I don’t think anyone expects you to post UK prices – it’s just a shame that such a great sale…
I’m sorry about that. We don’t have any way to post British prices as an American based site.
I have several of her books on my TBR and after reading this am moving them up the pile.
I’ve the audio versions of The Rogue and also Kelly Bowen’s latest. I have to agree with everything Caz said (including comment). In fact, I’m in no rush to finish.
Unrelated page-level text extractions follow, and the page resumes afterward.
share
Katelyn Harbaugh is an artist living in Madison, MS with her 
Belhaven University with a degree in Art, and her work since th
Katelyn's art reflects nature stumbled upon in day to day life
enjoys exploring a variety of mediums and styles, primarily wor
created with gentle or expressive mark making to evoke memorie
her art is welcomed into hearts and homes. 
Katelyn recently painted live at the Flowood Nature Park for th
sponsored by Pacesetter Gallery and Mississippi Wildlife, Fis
Joanna is one of my favorite HR authors out there so I to was a bit disappointed despite the excellent narration.
I admit I don’t like Justine Eyre as a narrator – although given the characters in the Shupe are American, she won’t have to employ her excruciating English accent!
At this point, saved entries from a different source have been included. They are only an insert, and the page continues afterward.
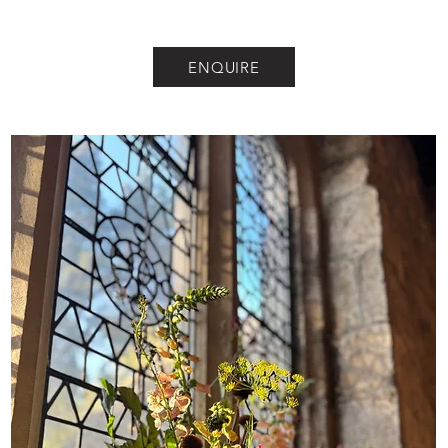
ENQUIRE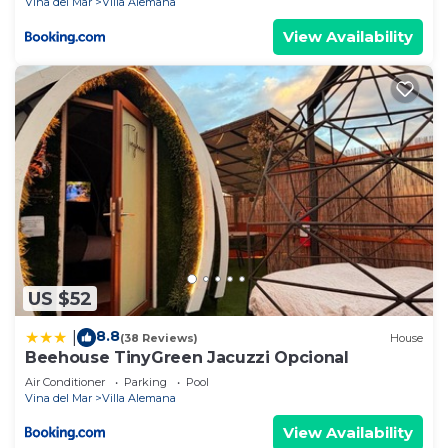
Vina del Mar
Villa Alemana
View Availability
US $52
8.8
|
(38 Reviews)
House
Beehouse TinyGreen Jacuzzi Opcional
Air Conditioner
Parking
Pool
Vina del Mar
Villa Alemana
View Availability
But yes, even my favourite authors just aren’t delivering when it comes to HR. We’ve been having a discussion over on the review for Kennedy Ryan’s Grip about how so many authors right now are focusing on “issues” in their stories rather than on the actual romance – and both the books you mention are guilty of that.
What’s interesting about the Bowen is that a VILLAIN is the most interesting man in the book. We all want heroes/heroines that we can cheer for but, for me, there’s something about a flawless person that just doesn’t call to me. I’m also growing tired of plots where it looks like a lead is doing something unethical but in reality he/she is doing something that makes the world a better place. Again, I’m all for making the world a better place. But shoehorning that into a story just so we can telegraph your characters’ virtue rarely works for me as a reader.
King has been the most interesting man – character – in something like the last four or five of Kelly Bowen’s books! Right from the time he first stepped onto the page in her previous series, I immediately thought “oooh – I need his story!” There were some interesting snippets dropped in A Duke to Remember which haven’t been followed up on yet – and as one of the ladies said in their review, it’s never a great thing when a secondary character (and a villainous one at that!) is more interesting than the hero.
Eh, he’s pretty standard HR Dictatorial Father; nothing better or worse that what you’ll have seen in most HR when the heroine is pressured to marry. My problem was with the total personality transplant he has near the end.
Oof, I had no idea he ends up doing a Magical Turnaround on top of it all.
I’ve read spoilers about the heroine’s father and how he treats her and oof and yikes. I’m still going to give this a try but eesh.
The two leads in this book are written to be such social justice warriors–not a bad thing, mind you–that the story and society they’re placed in doesn’t make sense. I’ve loved many of Shupe’s works but this one felt forced.
Same here. I liked the plot more than the romance (which was the case with the new Kelly Bowen book as well) – I’d totally read a Gilded Age legal thriller starring Frank Tripp!! But this isn’t a legal thriller, it’s supposed to be a romance – and it’s happening more and more that romances are being squeezed out in favour of convoluted plots. And these types of heroines are becoming as prevalent (and as boring) as the continual parade of dukes and earls.
I didn’t have room in the review to say this, but if the heroines of the next books in the series are Mamie’s sisters, I don’t think I’ll be bothering to read them, because – ugh. Didn’t think much of them at all.